The Relationship Between Sleep Apnea Syndrome and Ascending Aorta Diameter

Ahmad Huraibat1, Helen Bornaun2*, Nazlican Civilibal Tang3, Savas Dedeoğlu4, Salih Salihi5 and Deniz Bornaun6

1Department of Cardiology, Istanbul Saglik Bilimleri University Kanuni Sultan Suleyman Training and Research Hospital, Turkey

2Department of Pediatric Cardiology, Istanbul Saglik Bilimleri University Kanuni Sultan Suleyman Training and Research Hospital, Turkey

3Department of Pediatrics, Istanbul Saglik Bilimleri University Kanuni Sultan Suleyman Training and Research Hospital, Turkey

4Department of Pediatric Cardiology, Uskudar University, Turkey

5Department of Cardiovascular Surgery, Sakarya University Training and Research Hospital, Turkey

6Faculty of Medicine, Istanbul University, Turkey

*Corresponding author: Helen Bornaun, Department of Pediatric Cardiology, Istanbul Saglik Bilimleri University Kanuni Sultan Suleyman Training and Research Hospital, Turkey

Submission: February 09, 2023;Published: February 20, 2023

DOI: 10.31031/ERO.2022.03.000561

ISSN 2637-7780
Volume3 Issue2

Abstract

Objective: Obstructive Sleep Apnea Syndrome (OSAS) is known to be associated with cardiovascular disorders such as hypertension, coronary artery disease, and arrhythmia. However, only a few studies have examined its role in aortic dilatation. We aimed to determine the relationship between obstructive sleep apnea syndrome and aortic diameter.
Methods: 53 patients (42 males, 11 females) being of age between 20 and 80 years, who presented to the chest diseases outpatient clinic with symptoms compatible with sleep apnea syndrome included this study. Berlin Sleep Questionnaire and Epworth Sleepiness Scale were used to determine the OSAS risk. Following risk assessment, polysomnography test was performed to confirm OSAS. Apnea-Hypopnea Index (AHI)<5 was considered normal and AHI≥5 was considered to be consistent with OSAS. They were informed about OSAS and its adverse effects on cardiovascular system. Transthoracic echocardiography was used as a noninvasive diagnostic tool to quantify proximal aorta diameter in order to detect aortic dilatation.
Results: 40 people were diagnosed with OSAS by polysomnography. 13 subjects did not have OSAS. Obstructive Sleep Apnea Syndrome (OSAS) group had significantly greater sinotubular junction and ascending aorta diameters (p<0.05). Sinus valsalva dilatation was more common among the OSAS group, although this difference did not reach statistical significance.
Conclusion: A positive correlation was found between Apnea-Hypopnea Index (AHI) and aortic dilatation. Early diagnosis and effective treatment of obstructive sleep apnea is important to prevent aortic complications.

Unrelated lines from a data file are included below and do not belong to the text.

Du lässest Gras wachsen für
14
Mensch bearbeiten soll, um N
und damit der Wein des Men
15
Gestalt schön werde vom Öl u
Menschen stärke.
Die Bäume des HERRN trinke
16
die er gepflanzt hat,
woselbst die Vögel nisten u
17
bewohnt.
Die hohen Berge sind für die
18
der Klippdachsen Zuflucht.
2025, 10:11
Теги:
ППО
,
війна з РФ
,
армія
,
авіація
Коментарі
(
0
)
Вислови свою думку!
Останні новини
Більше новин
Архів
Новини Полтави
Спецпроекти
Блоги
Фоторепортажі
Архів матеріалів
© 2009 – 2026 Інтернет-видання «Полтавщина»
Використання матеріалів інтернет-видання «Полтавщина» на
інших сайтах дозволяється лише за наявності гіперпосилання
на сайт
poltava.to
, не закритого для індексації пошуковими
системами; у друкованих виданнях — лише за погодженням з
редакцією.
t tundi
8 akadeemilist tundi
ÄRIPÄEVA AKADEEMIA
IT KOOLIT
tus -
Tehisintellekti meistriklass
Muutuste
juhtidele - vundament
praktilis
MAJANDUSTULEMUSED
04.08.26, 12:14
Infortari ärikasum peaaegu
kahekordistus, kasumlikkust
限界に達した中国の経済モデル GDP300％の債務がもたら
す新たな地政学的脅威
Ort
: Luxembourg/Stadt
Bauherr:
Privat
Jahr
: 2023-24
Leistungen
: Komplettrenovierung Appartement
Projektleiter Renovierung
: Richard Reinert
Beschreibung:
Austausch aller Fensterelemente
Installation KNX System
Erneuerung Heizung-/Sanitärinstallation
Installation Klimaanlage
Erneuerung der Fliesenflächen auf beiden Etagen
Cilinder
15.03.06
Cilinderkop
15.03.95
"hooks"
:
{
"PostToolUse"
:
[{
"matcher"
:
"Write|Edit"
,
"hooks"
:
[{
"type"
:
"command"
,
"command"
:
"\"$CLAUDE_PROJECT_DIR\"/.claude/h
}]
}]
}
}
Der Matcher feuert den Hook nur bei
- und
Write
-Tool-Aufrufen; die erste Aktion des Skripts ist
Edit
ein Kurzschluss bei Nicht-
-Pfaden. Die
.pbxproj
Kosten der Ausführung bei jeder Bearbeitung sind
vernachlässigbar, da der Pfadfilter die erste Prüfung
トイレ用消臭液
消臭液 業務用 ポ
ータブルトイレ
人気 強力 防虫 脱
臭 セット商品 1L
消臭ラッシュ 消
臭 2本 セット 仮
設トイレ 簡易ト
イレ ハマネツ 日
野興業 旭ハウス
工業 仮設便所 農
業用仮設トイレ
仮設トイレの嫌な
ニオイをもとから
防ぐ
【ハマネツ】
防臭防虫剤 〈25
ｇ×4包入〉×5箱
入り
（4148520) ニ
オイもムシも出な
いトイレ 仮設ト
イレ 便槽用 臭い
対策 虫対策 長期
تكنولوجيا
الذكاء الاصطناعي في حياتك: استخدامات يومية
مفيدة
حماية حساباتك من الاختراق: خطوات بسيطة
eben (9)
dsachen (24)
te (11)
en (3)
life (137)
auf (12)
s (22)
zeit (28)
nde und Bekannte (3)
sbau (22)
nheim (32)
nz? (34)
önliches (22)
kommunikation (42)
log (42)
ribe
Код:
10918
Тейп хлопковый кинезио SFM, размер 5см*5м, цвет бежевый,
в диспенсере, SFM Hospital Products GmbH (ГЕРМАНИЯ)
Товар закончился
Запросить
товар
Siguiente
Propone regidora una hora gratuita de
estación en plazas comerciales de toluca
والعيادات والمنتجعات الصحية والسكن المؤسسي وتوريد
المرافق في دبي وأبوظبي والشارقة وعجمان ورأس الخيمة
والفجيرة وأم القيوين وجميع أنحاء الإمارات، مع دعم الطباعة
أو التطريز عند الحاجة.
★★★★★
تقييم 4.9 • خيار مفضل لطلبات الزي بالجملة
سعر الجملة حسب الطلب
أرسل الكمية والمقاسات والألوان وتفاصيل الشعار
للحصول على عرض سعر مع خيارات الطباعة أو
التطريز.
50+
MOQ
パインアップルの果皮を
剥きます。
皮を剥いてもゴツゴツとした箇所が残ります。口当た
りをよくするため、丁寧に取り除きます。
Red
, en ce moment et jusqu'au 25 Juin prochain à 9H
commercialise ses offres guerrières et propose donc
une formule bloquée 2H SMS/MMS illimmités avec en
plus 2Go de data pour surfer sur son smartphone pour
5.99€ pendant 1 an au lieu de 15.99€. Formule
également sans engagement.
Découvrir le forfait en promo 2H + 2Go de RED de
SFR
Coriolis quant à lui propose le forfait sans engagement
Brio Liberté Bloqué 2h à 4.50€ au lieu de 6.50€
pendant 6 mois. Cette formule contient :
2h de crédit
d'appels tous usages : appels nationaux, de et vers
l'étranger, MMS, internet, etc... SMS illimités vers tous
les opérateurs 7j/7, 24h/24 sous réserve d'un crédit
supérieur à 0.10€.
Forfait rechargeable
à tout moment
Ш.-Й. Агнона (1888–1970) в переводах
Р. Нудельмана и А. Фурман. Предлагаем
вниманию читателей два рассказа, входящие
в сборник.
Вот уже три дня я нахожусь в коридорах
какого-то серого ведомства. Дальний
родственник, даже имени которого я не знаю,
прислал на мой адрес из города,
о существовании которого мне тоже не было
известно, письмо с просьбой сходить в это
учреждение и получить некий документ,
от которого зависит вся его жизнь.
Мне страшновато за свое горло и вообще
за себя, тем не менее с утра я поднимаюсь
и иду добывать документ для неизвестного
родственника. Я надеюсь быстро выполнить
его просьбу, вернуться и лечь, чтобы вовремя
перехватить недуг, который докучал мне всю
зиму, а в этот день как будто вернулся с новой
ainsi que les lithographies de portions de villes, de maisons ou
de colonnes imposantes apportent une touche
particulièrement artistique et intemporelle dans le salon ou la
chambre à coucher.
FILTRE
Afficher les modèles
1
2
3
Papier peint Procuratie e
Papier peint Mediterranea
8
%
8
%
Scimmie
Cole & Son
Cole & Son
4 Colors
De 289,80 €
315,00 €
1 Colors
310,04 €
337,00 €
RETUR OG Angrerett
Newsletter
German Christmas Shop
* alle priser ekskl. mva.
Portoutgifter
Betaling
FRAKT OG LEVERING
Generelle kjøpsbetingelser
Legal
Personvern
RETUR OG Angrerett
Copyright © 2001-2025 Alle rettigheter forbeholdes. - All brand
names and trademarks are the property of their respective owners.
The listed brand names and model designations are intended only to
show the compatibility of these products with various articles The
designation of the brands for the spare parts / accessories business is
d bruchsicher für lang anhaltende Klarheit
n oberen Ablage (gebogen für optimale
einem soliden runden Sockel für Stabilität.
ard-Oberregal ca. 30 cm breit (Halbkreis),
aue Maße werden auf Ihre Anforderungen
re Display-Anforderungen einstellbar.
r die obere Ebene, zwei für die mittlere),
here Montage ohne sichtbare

Keywords:Sleep apnea; Aortic dilatation; Proximal aortic diameter

Introduction

Obstructive Sleep Apnea Syndrome (OSAS) is a clinical condition characterized by episodes of respiratory apnea during sleep, sleep fragmentation, oxygen desaturation, daytime sleepiness, and sudden episodes of falling asleep [1]. Its role in traffic accidents and workforce loss, in addition to its already known cardiovascular and neurological complications, has recently made it a subject of intensive research [2,3]. The main cardiovascular disorders complicating obstructive sleep apnea are Hypertension (HT), Coronary Artery Disease (CAD), Metabolic Syndrome (MS), cardiac arrhythmias, left Heart Failure (HF), pulmonary hypertension, right heart failure, polycythemia, stroke, and sudden death. OSAS affects 50% of patients with hypertension, 25% of patients with chronic heart failure, 30% of patients with acute coronary syndrome, and 60% of patients with stroke [4-6]. Increased negative intrathoracic pressure induced by inspiratory effort during repetitive apnea periods at sleep exerts a mechanical stress on aortic wall, contributing to the emergence and progression of aortic disorders such as aortic aneurysm and dissection. It has been reported that this may also be related to intermittent hypoxia and reoxygenization [7]. Many studies to date have investigated the relationship between, OSAS, hypertension and coronary artery disease. Herein, we aimed to study the relationship between obstructive sleep apnea syndrome and aortic diameter.

Method

This study involved a total of 53 patients who presented to the chest diseases outpatient clinic with symptoms compatible with sleep apnea syndrome between January 2015 and April 2016. Berlin Sleep Questionnaire and Epworth Sleepiness Scale were used to determine the OSAS risk [8]. Following risk assessment, polysomnography test was performed to confirm OSAS. The study protocol was reviewed and approved by the Ethics Committee (No: 2014/5 and Date: 20/06/2014). Written informed consent was obtained from all the participants. All patients were admitted to the hospital for at least 8 hours and they slept for at least 4 hours for the polysomnography test, which was used to obtain the following data: apnea hypopnea index and oxygen desaturation index, EEG, ECG, EMG, chest, abdomen, eye, and jaw motion sensor recordings and snoring sensor recordings. Patients who underwent polysomnography after enrollment were informed about OSAS and its adverse effects on cardiovascular system. Transthoracic echocardiography was used as a noninvasive diagnostic tool to quantify proximal aorta diameter in order to detect aortic dilatation. The inclusion criteria were being diagnosed with OSAS by polysomnography and being of age between 20 and 80 years. Patients with a previous history of aortic disease including aneurysm, dissection, or cardiac surgery, connective tissue disorders known to cause aortic dilatation or aneurysm (e.g Marfan, Behcet, Ehlers Danlos syndrome) and severe infection were excluded. All enrolled patients had their demographic characteristics recorded. Body Mass Index (BMI) and Body Surface Area (BSA) were calculated using the following formulae: BMI=(Weight kg) / (Height cm)² and BSA= (Weight 0.425 x Height 0.725) x 0.007184. History of hypertension, diabetes, hyperlipidemia, coronary artery disease, heart failure, and smoking were recorded. Systolic and diastolic blood pressures and heart rhythm were recorded. The Apnea Hypopnea Index (AHI) values obtained from polysomnography were interpreted according to (Table 1). AHI<5 was considered normal and AHI≥ 5 was considered to be consistent with OSAS.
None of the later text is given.